Below is a listing. Set down exactly the lines from the one containing "Image resolution: width=1124" through the one containing "The height and width of the screenshot is (2576, 1204).", both ends included, and leave out the rest.

ENTRIES PROVIDED –
:::
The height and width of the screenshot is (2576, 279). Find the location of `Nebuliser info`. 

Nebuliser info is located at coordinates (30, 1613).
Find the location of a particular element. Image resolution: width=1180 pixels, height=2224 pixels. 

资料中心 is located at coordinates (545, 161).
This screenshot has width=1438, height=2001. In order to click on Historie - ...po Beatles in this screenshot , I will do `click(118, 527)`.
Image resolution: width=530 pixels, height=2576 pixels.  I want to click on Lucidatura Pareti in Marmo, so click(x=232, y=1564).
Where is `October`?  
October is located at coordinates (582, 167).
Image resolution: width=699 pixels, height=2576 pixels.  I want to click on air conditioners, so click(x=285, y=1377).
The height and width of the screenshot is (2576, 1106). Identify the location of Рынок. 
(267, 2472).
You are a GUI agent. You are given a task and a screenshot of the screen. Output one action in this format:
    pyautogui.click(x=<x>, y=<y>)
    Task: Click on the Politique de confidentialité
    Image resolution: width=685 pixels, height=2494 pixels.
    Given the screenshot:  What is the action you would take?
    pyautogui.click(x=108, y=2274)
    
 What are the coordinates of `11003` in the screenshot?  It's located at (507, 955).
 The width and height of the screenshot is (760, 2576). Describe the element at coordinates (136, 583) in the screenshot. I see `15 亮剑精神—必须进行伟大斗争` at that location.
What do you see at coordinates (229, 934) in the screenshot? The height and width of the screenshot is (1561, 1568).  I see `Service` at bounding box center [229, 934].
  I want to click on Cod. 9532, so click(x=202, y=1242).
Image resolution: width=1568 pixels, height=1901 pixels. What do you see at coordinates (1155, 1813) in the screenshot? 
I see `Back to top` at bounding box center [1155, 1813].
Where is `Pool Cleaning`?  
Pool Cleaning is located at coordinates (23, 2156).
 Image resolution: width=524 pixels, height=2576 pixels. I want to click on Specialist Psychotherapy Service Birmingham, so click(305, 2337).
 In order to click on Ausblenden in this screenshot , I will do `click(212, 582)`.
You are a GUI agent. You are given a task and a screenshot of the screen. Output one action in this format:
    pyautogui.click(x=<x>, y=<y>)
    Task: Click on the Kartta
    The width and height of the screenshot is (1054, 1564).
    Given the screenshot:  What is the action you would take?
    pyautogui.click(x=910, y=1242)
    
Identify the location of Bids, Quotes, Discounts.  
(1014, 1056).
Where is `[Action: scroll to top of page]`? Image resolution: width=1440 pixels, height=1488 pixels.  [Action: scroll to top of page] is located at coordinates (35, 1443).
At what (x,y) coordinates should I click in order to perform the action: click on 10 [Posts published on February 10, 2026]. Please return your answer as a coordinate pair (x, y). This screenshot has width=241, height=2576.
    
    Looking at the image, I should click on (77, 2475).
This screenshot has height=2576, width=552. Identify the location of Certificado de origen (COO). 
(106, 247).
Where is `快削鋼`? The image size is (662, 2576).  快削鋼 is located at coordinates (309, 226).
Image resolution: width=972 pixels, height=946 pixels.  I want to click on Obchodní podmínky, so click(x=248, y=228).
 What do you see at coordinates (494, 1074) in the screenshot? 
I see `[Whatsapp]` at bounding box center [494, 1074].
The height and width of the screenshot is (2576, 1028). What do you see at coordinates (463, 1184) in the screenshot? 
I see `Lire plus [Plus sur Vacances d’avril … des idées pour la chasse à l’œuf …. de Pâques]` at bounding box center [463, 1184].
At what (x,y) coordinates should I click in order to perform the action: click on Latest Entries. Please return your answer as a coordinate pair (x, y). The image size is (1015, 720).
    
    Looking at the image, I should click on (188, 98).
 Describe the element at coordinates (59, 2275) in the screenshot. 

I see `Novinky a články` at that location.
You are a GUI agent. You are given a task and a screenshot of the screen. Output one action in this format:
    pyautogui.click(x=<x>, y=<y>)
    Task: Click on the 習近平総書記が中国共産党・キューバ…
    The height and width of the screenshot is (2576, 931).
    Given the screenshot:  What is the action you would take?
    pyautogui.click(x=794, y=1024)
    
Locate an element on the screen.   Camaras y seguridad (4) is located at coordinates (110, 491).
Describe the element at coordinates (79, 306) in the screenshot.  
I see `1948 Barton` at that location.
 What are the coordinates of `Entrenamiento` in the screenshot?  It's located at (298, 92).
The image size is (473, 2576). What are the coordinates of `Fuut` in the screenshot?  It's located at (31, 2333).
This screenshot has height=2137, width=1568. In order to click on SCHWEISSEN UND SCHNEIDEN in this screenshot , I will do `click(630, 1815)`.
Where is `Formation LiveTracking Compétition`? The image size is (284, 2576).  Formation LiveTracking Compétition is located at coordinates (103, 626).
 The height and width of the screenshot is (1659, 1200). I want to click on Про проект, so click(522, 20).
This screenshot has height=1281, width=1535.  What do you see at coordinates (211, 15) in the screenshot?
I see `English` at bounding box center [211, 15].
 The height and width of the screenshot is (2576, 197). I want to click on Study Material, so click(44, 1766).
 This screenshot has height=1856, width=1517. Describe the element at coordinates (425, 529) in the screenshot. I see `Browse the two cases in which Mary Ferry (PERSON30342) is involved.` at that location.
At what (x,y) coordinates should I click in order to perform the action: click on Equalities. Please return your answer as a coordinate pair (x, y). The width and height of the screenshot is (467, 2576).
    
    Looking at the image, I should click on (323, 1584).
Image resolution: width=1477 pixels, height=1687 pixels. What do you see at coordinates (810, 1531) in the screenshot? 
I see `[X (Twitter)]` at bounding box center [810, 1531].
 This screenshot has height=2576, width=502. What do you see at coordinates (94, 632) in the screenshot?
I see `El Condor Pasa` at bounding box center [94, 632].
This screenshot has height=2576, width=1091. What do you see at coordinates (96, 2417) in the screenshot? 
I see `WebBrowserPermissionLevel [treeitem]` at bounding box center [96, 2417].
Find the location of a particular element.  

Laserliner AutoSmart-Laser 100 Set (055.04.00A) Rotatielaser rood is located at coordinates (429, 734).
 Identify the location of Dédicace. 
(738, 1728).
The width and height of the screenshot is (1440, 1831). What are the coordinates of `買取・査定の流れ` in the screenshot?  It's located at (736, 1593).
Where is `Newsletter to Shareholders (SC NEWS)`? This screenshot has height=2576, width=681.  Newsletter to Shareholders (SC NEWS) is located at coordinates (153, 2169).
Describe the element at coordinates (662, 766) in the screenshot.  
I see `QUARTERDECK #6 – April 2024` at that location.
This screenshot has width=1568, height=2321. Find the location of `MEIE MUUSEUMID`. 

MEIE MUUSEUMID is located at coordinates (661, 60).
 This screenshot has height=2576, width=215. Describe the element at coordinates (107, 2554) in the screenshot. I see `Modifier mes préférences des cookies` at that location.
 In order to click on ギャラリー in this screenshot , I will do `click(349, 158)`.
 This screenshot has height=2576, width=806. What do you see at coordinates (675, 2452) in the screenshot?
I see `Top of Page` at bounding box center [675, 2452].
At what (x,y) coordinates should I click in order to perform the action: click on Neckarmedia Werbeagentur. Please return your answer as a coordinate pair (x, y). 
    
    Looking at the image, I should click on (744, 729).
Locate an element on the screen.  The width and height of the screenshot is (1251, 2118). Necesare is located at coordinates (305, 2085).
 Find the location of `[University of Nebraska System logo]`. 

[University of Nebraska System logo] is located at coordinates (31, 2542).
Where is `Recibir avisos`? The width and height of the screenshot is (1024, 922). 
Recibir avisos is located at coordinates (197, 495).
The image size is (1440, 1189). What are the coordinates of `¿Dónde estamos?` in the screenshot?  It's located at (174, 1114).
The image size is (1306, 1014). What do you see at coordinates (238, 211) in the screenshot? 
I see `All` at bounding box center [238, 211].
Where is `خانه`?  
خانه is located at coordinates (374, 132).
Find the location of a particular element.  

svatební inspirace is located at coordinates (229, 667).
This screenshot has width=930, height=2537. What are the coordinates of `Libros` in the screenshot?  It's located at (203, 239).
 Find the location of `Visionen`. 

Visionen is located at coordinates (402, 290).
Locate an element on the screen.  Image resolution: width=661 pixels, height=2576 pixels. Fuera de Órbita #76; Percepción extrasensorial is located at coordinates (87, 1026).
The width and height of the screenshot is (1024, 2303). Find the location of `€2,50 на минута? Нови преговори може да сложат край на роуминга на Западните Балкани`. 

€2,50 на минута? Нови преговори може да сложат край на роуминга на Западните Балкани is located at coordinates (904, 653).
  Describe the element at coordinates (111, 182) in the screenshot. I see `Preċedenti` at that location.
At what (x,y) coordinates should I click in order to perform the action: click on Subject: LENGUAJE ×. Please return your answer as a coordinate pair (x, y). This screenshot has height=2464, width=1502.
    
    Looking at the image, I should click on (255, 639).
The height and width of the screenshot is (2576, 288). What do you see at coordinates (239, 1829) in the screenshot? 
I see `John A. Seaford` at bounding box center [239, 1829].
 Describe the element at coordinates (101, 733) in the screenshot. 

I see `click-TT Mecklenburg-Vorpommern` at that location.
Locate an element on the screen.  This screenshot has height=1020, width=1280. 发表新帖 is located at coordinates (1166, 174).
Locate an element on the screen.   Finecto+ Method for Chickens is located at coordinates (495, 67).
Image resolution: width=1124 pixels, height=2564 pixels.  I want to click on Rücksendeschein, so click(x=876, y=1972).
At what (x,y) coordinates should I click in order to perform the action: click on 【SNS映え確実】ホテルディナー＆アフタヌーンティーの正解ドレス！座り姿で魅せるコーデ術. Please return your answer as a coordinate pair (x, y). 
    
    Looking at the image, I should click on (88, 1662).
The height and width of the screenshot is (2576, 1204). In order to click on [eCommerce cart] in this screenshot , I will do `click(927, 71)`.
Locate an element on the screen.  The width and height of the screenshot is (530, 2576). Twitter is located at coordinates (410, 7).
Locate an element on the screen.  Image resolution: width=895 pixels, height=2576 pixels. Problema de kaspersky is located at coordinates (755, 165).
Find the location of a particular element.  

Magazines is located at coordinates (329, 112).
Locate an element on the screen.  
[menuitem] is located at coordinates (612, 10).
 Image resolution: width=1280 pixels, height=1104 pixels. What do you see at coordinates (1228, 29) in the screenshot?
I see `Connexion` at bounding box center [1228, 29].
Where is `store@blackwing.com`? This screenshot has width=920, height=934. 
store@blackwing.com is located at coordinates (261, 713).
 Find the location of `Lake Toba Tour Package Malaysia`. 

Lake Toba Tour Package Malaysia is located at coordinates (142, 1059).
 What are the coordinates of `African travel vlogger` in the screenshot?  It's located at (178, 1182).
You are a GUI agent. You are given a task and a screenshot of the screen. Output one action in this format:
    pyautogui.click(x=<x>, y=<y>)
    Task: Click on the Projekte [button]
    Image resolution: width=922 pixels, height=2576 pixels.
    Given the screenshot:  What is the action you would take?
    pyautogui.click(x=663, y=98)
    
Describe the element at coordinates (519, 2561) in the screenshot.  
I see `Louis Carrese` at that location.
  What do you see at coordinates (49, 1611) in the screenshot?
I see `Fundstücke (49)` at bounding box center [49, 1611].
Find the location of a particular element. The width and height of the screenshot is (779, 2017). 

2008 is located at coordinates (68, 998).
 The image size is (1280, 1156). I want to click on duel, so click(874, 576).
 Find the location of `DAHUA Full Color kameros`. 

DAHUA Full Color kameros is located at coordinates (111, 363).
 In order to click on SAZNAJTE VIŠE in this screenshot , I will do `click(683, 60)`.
:::
TASK SOLUTION –
Image resolution: width=1124 pixels, height=2564 pixels.  I want to click on Rücksendeschein, so click(x=876, y=1972).
At what (x,y) coordinates should I click in order to perform the action: click on 【SNS映え確実】ホテルディナー＆アフタヌーンティーの正解ドレス！座り姿で魅せるコーデ術. Please return your answer as a coordinate pair (x, y). 
    
    Looking at the image, I should click on (88, 1662).
The height and width of the screenshot is (2576, 1204). In order to click on [eCommerce cart] in this screenshot , I will do `click(927, 71)`.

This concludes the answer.